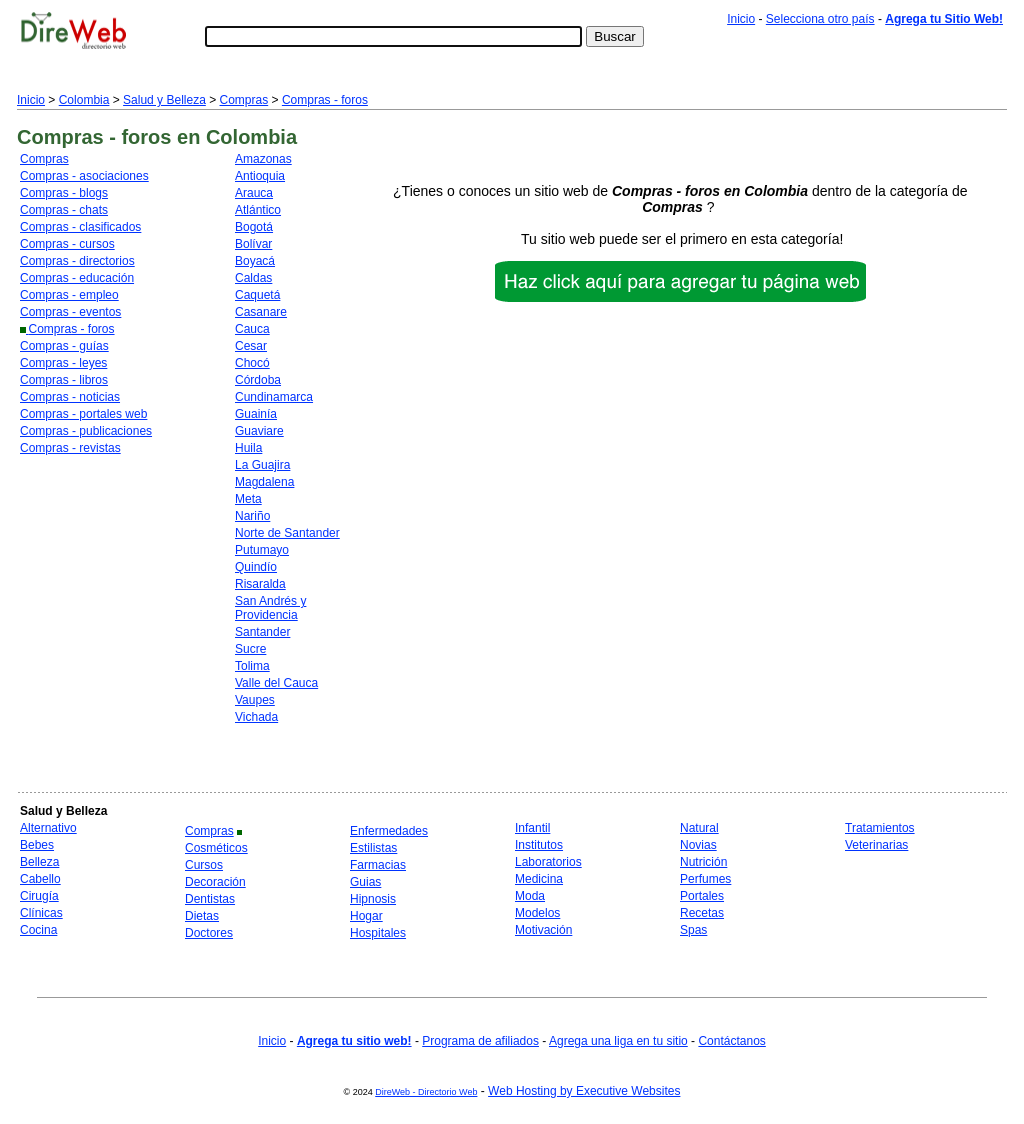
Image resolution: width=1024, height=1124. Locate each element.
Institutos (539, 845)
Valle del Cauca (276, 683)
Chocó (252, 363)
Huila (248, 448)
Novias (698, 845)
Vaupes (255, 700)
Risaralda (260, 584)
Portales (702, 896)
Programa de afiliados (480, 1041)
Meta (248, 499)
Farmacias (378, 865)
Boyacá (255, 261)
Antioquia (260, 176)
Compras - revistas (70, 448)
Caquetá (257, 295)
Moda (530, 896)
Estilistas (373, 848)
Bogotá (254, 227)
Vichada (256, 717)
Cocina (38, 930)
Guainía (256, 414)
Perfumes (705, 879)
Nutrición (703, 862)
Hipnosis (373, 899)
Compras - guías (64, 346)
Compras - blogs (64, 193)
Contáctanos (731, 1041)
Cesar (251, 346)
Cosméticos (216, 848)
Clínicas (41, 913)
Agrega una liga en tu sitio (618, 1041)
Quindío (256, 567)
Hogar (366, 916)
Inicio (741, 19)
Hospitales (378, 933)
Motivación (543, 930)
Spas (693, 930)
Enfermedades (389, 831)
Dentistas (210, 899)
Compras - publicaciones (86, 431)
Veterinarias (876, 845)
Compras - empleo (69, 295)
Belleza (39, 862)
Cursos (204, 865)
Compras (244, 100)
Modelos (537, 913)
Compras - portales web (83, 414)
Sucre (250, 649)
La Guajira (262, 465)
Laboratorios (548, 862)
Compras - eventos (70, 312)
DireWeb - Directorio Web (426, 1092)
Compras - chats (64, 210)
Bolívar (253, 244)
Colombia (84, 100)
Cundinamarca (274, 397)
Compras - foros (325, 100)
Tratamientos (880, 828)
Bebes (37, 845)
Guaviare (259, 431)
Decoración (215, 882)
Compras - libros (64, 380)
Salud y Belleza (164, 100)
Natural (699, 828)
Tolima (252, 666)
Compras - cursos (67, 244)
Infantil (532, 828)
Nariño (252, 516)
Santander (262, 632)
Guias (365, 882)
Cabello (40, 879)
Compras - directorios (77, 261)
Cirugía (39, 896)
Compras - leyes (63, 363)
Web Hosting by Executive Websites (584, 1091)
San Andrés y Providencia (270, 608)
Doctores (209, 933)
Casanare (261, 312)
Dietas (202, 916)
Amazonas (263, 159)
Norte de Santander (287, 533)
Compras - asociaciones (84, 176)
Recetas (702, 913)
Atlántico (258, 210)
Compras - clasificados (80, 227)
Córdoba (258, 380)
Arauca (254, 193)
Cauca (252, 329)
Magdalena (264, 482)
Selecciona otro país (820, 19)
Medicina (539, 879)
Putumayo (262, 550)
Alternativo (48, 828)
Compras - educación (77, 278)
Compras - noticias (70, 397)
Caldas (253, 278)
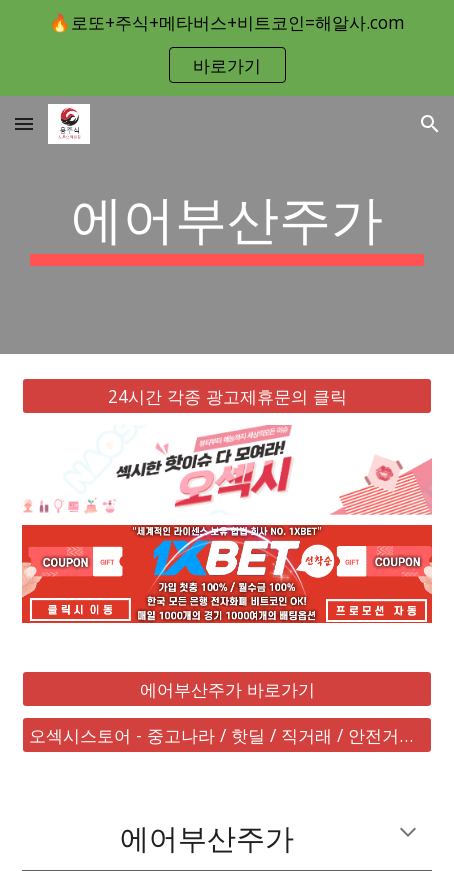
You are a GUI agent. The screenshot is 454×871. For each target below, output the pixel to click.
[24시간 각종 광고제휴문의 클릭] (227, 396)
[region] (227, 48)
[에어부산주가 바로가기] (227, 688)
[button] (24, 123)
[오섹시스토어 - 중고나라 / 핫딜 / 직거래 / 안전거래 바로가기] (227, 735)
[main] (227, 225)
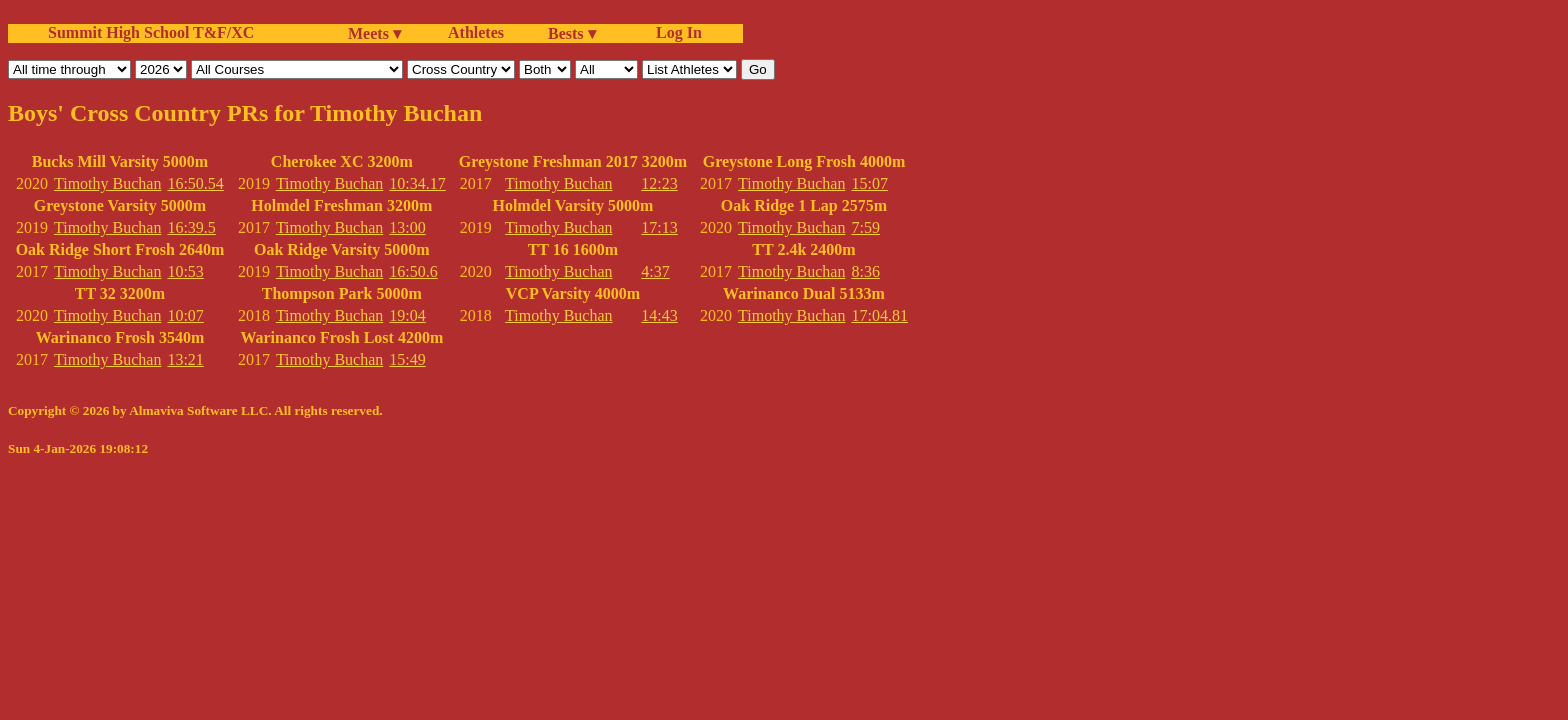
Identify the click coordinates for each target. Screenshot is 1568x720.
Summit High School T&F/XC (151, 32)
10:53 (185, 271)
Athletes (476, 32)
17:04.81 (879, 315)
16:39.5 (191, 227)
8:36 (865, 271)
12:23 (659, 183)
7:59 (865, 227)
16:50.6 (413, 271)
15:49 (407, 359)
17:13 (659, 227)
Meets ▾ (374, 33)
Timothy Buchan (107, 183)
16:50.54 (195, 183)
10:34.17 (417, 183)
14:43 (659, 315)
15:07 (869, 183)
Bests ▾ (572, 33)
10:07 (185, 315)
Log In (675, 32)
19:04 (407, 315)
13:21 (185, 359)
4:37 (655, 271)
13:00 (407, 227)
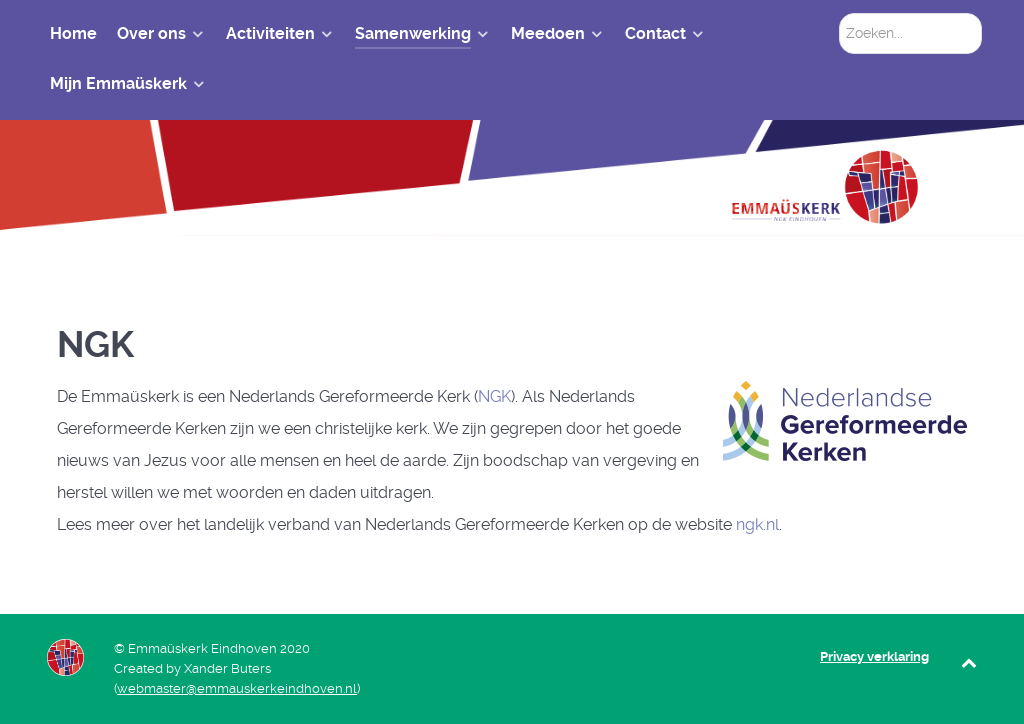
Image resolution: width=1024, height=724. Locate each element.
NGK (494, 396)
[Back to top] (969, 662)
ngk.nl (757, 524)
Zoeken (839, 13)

════════════════

=== DIRECTIONS FOR THIS TASK ===
Return the stretch of data that begins with the line showing "Timothy Buchan (107, 183)" and goes on through the line showing "[Back to top] (969, 662)", exactly, with pictures removed.

=== TASK RESULT ===
Timothy Buchan (107, 183)
16:50.54 (195, 183)
10:34.17 (417, 183)
14:43 (659, 315)
15:07 (869, 183)
Bests ▾ (572, 33)
10:07 (185, 315)
Log In (675, 32)
19:04 (407, 315)
13:21 (185, 359)
4:37 (655, 271)
13:00 (407, 227)
Image resolution: width=1024, height=724. Locate each element.
NGK (494, 396)
[Back to top] (969, 662)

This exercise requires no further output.